How does sequenceA work on lists of pairs?

It uses mappend. The Applicative instance it uses looks like this:

instance Monoid a => Applicative ((,) a) where
    pure x = (mempty, x)
    (af, f) <*> (ax, x) = (mappend af ax, f x)

In Haskell, typeclass instances for a type can be "conditional" on the existence of other typeclass instances for parts of the type. Not all type constructors of the form ((,) a)are instances of Applicative, but only those for which the a type has a Monoid instance.

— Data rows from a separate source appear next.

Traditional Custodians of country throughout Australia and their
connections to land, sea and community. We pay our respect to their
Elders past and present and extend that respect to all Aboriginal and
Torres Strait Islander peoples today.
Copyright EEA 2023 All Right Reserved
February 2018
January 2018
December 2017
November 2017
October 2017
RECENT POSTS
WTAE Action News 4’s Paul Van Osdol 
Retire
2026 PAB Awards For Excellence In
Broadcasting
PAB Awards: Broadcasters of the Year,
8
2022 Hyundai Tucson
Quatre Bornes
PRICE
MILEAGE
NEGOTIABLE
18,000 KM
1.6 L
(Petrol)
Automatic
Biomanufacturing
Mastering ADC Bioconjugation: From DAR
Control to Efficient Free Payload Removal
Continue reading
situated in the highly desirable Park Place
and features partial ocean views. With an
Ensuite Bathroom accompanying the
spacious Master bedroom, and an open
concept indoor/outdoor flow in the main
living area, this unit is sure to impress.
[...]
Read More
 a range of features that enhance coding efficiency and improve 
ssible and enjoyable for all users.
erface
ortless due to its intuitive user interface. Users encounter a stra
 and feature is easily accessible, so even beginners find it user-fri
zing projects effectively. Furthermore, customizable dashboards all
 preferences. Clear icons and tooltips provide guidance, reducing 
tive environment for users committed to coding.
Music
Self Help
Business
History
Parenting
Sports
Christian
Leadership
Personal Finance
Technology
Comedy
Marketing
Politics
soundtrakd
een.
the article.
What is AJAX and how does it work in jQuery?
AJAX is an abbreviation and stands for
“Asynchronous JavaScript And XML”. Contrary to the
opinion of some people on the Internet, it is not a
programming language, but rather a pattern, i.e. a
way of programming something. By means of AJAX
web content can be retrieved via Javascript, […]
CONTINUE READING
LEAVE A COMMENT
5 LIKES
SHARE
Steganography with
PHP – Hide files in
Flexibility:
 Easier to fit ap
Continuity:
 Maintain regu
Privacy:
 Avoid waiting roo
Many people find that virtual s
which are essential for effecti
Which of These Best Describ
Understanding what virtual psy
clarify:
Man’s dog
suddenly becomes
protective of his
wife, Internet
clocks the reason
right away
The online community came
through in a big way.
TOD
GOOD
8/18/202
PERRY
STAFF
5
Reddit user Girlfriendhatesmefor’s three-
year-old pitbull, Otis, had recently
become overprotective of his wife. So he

These required constraints appear before the => in the instance's Haddocks, like this:

Monoid a => Applicative ((,) a)

Why is the Monoid instance required? For one, pure for ((,) a) needs to materialize an a value out of thin air to put in the first element of the tuple. mempty for the type a does the job.

---

There can be chains of required constraints that are several levels deep. For example, why does the following work?

ghci> import Datta.Function ((&)) -- flipped application
ghci> [(id :: String -> String, 2 :: Int), (\x -> x ++ x, 1)] & sequenceA & fst $ "foo"
"foofoofoo"

Here the first component is a function. As before, it must have a Monoid instance for the sequenceA to work. But when is the type a -> b a Monoid? Looking at the Haddocks, we find:

Monoid b => Monoid (a -> b)

That is, functions are Monoids when the return type (here String) is a Monoid.

Actually, there's another Monoid instance for functions available through the Endo newtype. It's common to use newtypes to select which instance to use for a given operation, although it requires some amount of wrapping and unwrapping.